August 29, 2007 | Dignitary visits,Iraq,Journalism,MSM

Sheryl Gay Stolberg and Damien Cave wrote an article for The New York Times on Aug. 26, 2007, Hear a General, Hug a Sheik: Congress Does the Iraq Circuit. They’re getting warmer but still have a lot of work to do. Hope they keep it up.

Posted by Becky @ 9:53 am | Comments  

Ministry of Truth: Iraq is fun!

August 28, 2007 | Death,Dignitary visits,Ethics,Iraq,Journalism,Military,MSM,PR

All you see among the talking heads is that another soldier was killed today. It must be taken into perspective. How many people were killed in Washington, D.C., at the same time? — Rep. Jerry Lewis, R-Calif., criticizing media coverage of Iraq after his visit there when rockets damaged an American-occupied hotel in Baghdad (Bucks County Courier Times, Sept. 29, 2003).

Perspective?

According to this chart, Washington, D.C., had about 250 murders in 2003. That’s 4.8 people killed every week.

In 2003 in Iraq:

That’s 12,930 people who died in Iraq, or 248 a week, the equivalent of people killed in D.C. in the entire year. What exactly was his point anyway? When just “another soldier was killed today,” what does he want the “talking heads” to report?

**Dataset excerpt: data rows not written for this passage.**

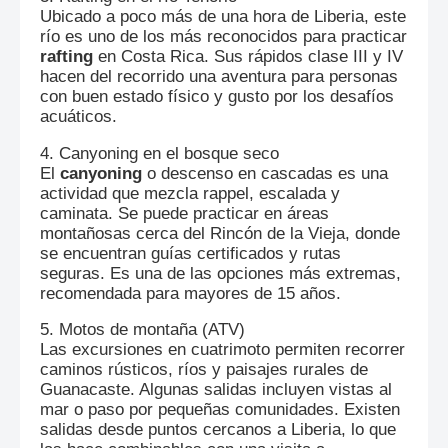
Ubicado a poco más de una hora de Liberia, este
río es uno de los más reconocidos para practicar
rafting
en Costa Rica. Sus rápidos clase III y IV
hacen del recorrido una aventura para personas
con buen estado físico y gusto por los desafíos
acuáticos.
4. Canyoning en el bosque seco
El
canyoning
o descenso en cascadas es una
actividad que mezcla rappel, escalada y
caminata. Se puede practicar en áreas
montañosas cerca del Rincón de la Vieja, donde
se encuentran guías certificados y rutas
seguras. Es una de las opciones más extremas,
recomendada para mayores de 15 años.
5. Motos de montaña (ATV)
Las excursiones en cuatrimoto permiten recorrer
caminos rústicos, ríos y paisajes rurales de
Guanacaste. Algunas salidas incluyen vistas al
mar o paso por pequeñas comunidades. Existen
salidas desde puntos cercanos a Liberia, lo que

Maybe someone who works for the Ministry of Truth government can answer that.

Susan Phalen is a senior adviser for Iraq communications for the U.S. Department of Stateand oversees the Global Outreach Team for the U.S. Embassy Public Affairs Section. She has been to Iraq nine times as a public-affairs team leader. Phalen spoke Friday, Aug. 24, 2007, at the Heritage Foundation in Washington, D.C., at a luncheon held by the Conservative Women’s Network of the Clare Booth Luce Policy Institute. The speech aired on C-SPAN. (I can’t get the video link to work, but maybe it will show up in the archives.)

She talked about “what’s happening in Iraq that you’re not getting from the media.” She described her work as “fun” several times.

In an interview published April 9, 2007, in the Omaha World-Herald, Phalen said:

Our goal is to try to show the American taxpayers what’s happening over here and what the story is beyond the bloodshed and the car bombs.

Almost in the same breath, she described living in the Green Zone where “rockets and mortars sometimes fly inside and explode.” She said that a rocket recently blew up just outside of a building where she was, killing several people and wounding several others.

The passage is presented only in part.